Après avoir passé le conseil de révision en janvier 1915 à Cordes, l’auteur rejoint le dépôt du 91e RI, régiment de Charleville-Mézières replié sur Nantes. Il supporte assez mal le début de l’entraînement et est hospitalisé (problèmes pulmonaires) de mai à juillet 1915. Il réintègre le dépôt, puis a une permission en octobre, « j’obtiens une permission de 6 jours que je vais passer chez monsieur Doumayrou à Cordes, je passe quelques jours dans cette famille où je suis si bien reçu. » En mars 1916, il est toujours à Nantes, et devient téléphoniste.

e. Le combattant

Il intègre le 221e RI en juillet 1916, et est positionné, durant l’année 1916 dans la région de Verdun et en Argonne. Il signale avoir été évacué « pieds-gelés » en novembre 1916, avec environ un mois d’hospitalisation/convalescence.
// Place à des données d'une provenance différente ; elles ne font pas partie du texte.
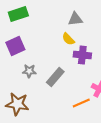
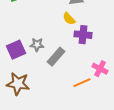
purple square: (15, 46) -> (16, 50), moved
gray star: (29, 71) -> (37, 45), moved

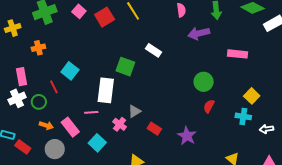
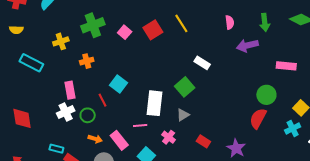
pink square: (79, 11) -> (125, 32), moved
green square: (125, 67) -> (185, 87), moved, turned 30
green circle: (204, 82) -> (266, 95), moved
red semicircle: (209, 106) -> (258, 118), size x1.5
gray triangle: (134, 111) -> (183, 115), moved
cyan cross: (243, 116) -> (293, 128), turned -35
En octobre, il a pu faire un séjour en permission à Clermont-Ferrand chez sa marraine, avec laquelle il a commencé une correspondance en 1915. C’était « une agréable permission », et il a fait « des excursions en Auvergne où il y a des sites intéressants. » En janvier 1917, il apprend que sa sœur germaine a été rapatriée, et peu après il peut faire une réunion familiale, précieuse pour le jeune isolé : « 18 janvier 1917 : J’arrive à Paris où j’ai le bonheur de revoir ma sœur et mon frère. » Il décrit ensuite des combats violents en mars 1917, avec attaques et contre-attaques, puis il note en juin (mention unique et complète) : « 17 juin 1917 : Le 221ème remonte 4 jours au mont Cornouillet [Cornillet] les 317ème et 358ème ayant manifesté et refusé de monter les manifestant sont détenus dans le camp et les permissions sont supprimées le colonel et le général sont relevés il y a remaniement du commandement. »
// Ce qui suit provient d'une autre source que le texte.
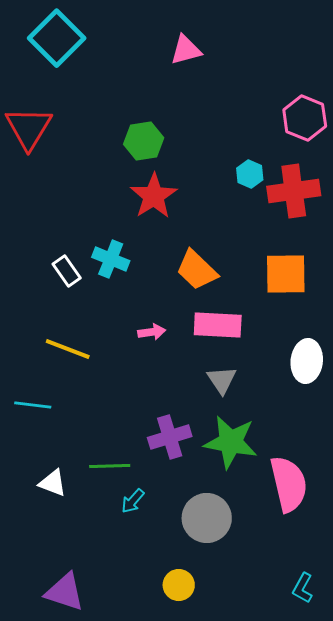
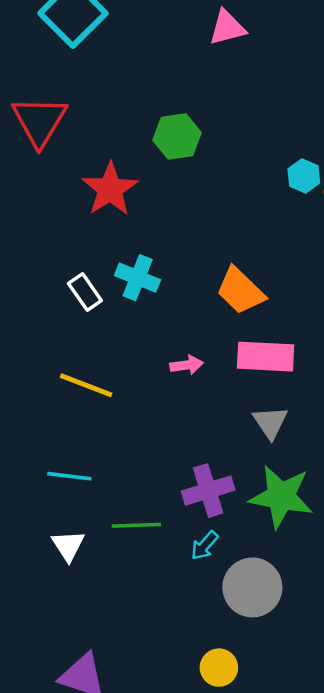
red star: (154, 196) -> (110, 189), moved
cyan line: (33, 405) -> (69, 476), moved
white triangle: (53, 483) -> (68, 546), turned 36
cyan arrow: (133, 501) -> (205, 546), moved

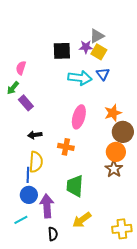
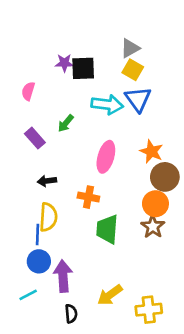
purple star: (86, 47) -> (64, 63), moved
blue triangle: (103, 74) -> (138, 99), size x1.5
green arrow: (13, 88) -> (66, 123), moved
orange star: (113, 113) -> (151, 151), turned -30
green trapezoid: (75, 186) -> (107, 229), moved
yellow cross: (122, 229) -> (149, 310), moved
À partir d’août 1917 et jusqu’à mars 1918, il entre comme volontaire dans le corps franc du régiment, ce détachement est créé pour des missions de patrouille et de coups de main. L’auteur mentionne que « ce sont en général des soldats des classes 16 et 17, j’ai beaucoup plus de liberté que dans la compagnie. » Effectivement, on constate qu’entre août 1917 et janvier 1918, il a pratiquement une permission par mois. Son récit, rapide et allusif, est parfois beaucoup plus élaboré, ainsi de la description  d’une mission risquée en février 1918 ; malgré sa longueur, on la donnera ici comme illustration, car c’est un modèle de précision, notamment chronologique, et elle éclaire sur le risque accepté par certains jeunes soldats, pour échapper aux corvées et partir plus souvent en permission. «13 février. Nous recevons l’ordre de remonter en ligne pour faire un coup de main par surprise, notre groupe se compose de 22 hommes, nous répétons la manœuvre qui consiste à capturer une ronde allemande, nous partons à 21 h le temps est propice il fait un grand vent il pleut très fort. C’est le temps attendu depuis longtemps, nous partons en file indienne en rampant sur les coudes et genoux, à 23 h nous arrivons près du réseau allemand, le groupe s’installe dans un grand trou d’obus. Le lieutenant, un sergent, un homme s’avancent pour cisailler le réseau de barbelés. Le travail dure trois h et s’exécute sans bruit, à 2 h1/2 nous franchissons le réseau sans être inquiétés, et gagnons la tranchée de 1ère ligne distante de 20 mètres du réseau et occupons cette tranchée sans résistance, aucune sentinelle, nous sommes entre deux petits postes, nous avions déroulé une bobine de fil téléphonique en partant sans cette précaution il nous aurait été impossible de nous reconnaître pour rentrer dans nos lignes. Nous approchons des 2èmes lignes toujours en rampant, nous percevons des bruits de pas et des voix, 4 hommes débouchent au détour d’un boyau, ils s’arrêtent comme surpris par un bruit insolite, d’un même élan nous bondissons sur les boches en peu de temps ils sont terrassés malgré la résistance qu’ils nous opposent, nous sommes maîtres de la situation mais ils refusent de se rendre et se roulent dans le boyau en se débattant, la situation devient critique, car des hommes venant des petits postes accourent en criant, mais n’osent pas avancer et s’enfuient. Nous avons fait un prisonnier que nous ramenons dans nos lignes, c’est un feldvebel nous le reconduisons au colonel.»

Deux mentions très courtes clôturent le témoignage, il signale en mars 1918 quitter le 221e RI et intégrer le 13e RIT ( ???), puis en mai 1918 être affecté au 81e RI à Montpellier comme secrétaire.